The employer reserves the right to change or assign other duties to this position.

Starting Salary Range: $20.27 - $38.44 based on education and experience

Work schedule: No more than 14 hours per week; subject to manager approval

All required qualifications must be included in the application materials

Required Qualifications:
-BA/BS degree, or a combination of education and relevant work experience to equal at least four years.
-Computer proficiency, and ability to navigate multiple software applications
-Ability to work independently, make decisions, problem solve and prioritize the simultaneous
management of multiple clinical studies.
-Possess excellent communication skills; verbal and written.
-Detail-oriented with exceptional organizational, planning and problem-solving skills
-Ability to work independently, as part of a team, with changing priorities
-Demonstrated ability to independently meet deadlines and prioritize assignments
-Ability to interact with patient, staff, and research collaborators on a professional level
-Work is performed in an office environment and requires the ability to operate standard office equipment and keyboards.
-Must have the ability to lift and carry small parcels, packages and other items, to travel short distances, and transport items to study sites.
-Must be able to remain in a stationary position 50% of the time.

Preferred Qualifications:
-Familiarity with standard medical terminology, research terminology, laboratory environments, basic experimental techniques
-Experience working in a clinical setting
-Experience with human subjects research.
-Experience with EPIC or comparable EMR system.
-Experience with OnCore clinical management system, utilizing Florence and REDCap EDC.

Pay Range: $20.27 - $38.44 per hour; depending on education/qualifications/experience.

Retirement plan options are available for Civil Service, Faculty, Labor-Represented, Professional & Administrative, and Temp Casual classifications.

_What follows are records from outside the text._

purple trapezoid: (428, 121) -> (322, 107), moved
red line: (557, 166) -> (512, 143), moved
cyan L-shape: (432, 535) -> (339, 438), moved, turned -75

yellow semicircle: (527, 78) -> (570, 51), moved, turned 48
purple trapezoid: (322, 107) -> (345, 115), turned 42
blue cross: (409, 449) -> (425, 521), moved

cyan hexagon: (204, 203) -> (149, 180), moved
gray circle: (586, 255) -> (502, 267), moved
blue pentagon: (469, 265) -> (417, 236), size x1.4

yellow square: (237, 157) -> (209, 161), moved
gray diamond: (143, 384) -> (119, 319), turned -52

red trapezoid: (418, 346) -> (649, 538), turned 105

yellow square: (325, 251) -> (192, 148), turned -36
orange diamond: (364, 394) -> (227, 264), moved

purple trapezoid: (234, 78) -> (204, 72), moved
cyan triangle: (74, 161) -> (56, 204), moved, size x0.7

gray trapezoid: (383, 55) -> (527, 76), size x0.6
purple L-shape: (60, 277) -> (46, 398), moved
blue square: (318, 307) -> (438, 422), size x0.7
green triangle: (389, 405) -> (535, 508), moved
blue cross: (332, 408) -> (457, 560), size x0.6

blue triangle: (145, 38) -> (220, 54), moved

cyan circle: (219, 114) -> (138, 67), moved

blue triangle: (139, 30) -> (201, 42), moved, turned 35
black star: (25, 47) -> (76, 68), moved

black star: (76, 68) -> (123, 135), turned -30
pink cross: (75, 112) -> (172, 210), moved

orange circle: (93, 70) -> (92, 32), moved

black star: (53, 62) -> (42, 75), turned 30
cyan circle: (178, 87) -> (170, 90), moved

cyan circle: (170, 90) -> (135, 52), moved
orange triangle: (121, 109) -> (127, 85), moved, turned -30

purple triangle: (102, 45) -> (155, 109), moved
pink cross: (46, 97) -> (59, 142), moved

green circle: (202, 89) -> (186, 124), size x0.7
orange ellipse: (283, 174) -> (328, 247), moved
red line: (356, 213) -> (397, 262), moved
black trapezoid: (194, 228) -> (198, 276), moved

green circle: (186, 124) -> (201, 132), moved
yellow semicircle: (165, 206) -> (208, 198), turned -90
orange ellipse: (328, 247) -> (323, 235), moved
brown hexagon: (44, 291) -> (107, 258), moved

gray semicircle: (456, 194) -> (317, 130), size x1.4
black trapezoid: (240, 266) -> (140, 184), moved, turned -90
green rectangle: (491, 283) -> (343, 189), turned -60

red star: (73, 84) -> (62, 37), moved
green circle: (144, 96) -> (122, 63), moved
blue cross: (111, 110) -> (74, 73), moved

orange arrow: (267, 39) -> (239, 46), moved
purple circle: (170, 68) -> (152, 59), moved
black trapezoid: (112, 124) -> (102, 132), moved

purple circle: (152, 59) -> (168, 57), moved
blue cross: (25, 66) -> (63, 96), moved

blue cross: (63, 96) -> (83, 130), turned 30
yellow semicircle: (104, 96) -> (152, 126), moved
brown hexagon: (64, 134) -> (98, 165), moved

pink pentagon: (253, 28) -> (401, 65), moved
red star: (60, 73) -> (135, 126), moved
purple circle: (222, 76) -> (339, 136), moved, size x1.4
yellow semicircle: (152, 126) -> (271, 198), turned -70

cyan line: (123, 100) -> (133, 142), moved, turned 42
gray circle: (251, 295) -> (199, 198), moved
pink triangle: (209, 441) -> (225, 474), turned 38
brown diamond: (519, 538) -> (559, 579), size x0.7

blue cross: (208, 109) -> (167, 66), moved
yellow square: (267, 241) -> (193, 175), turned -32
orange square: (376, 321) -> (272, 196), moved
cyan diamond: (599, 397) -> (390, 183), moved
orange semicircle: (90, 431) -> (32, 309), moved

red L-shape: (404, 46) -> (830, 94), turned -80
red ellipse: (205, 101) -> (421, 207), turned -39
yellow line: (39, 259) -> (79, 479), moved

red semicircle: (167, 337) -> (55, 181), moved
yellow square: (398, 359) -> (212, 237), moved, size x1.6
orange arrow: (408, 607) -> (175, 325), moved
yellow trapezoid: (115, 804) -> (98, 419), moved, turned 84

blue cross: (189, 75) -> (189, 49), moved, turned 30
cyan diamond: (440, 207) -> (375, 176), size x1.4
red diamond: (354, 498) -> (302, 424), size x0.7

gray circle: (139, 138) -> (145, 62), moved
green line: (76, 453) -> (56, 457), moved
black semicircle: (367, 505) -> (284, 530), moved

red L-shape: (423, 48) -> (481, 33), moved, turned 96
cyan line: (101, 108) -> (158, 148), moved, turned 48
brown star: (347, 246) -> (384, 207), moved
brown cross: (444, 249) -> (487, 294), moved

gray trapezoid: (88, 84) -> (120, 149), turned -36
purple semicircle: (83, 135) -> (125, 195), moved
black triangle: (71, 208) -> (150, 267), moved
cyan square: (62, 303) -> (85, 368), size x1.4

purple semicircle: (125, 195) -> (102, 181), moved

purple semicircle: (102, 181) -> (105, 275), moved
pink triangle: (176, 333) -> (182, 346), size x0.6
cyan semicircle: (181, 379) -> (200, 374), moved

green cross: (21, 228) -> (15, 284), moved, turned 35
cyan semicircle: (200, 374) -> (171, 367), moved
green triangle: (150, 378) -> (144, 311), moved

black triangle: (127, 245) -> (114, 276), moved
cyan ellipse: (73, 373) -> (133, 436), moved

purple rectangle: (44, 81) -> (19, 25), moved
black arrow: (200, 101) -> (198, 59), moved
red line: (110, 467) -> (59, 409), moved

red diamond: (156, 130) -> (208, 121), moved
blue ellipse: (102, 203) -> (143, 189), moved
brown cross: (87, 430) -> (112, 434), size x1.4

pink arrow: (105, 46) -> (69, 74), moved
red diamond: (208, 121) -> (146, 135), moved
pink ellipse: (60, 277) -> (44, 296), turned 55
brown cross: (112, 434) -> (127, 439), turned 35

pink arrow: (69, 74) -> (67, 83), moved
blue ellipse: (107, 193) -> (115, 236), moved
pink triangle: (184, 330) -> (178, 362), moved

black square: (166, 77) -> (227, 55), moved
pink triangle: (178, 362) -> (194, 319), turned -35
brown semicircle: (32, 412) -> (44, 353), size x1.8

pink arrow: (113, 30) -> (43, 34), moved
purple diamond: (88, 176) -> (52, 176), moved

Learn more about retirement plans.

Applications must be submitted online. To be considered for this position, please click the Apply button and follow the instructions. You will have the opportunity to complete an online application for the position and attach a resume.

Additional documents may be attached after application by accessing your "My Job Applications" page and uploading documents in the "My Cover Letters and Attachments" section.

To request an accommodation during the application process, please e-mail employ@umn.edu or call (612) 624-8647.

The University recognizes and values the importance of diversity and inclusion in enriching the employment experience of its employees and in supporting the academic mission. The University is committed to attracting and retaining employees with varying identities and backgrounds.

The University of Minnesota provides equal access to and opportunity in its programs, facilities, and employment without regard to race, color, creed, religion, national origin, gender, age, marital status, disability, public assistance status, veteran status, sexual orientation, gender identity, or gender expression. To learn more about diversity at the U: http://diversity.umn.edu

Any offer of employment is contingent upon the successful completion of a background check. Our presumption is that prospective employees are eligible to work here. Criminal convictions do not automatically disqualify finalists from employment.

The University of Minnesota, Twin Cities (UMTC)

The University of Minnesota, Twin Cities (UMTC), is among the largest public research universities in the country, offering undergraduate, graduate, and professional students a multitude of opportunities for study and research. Located at the heart of one of the nation's most vibrant, diverse metropolitan communities, students on the campuses in Minneapolis and St. Paul benefit from extensive partnerships with world-renowned health centers, international corporations, government agencies, and arts, nonprofit, and public service organizations.

At the University of Minnesota, we are proud to be recognized by the Star Tribune as a Top Workplace for 2021, as well as by Forbes as Best Employers for Women and one of America's Best Employers (2015, 2018, 2019, 2023), Best Employer for Diversity (2019, 2020), Best Employer for New Grads (2018, 2019), and Best Employer by State (2019, 2022).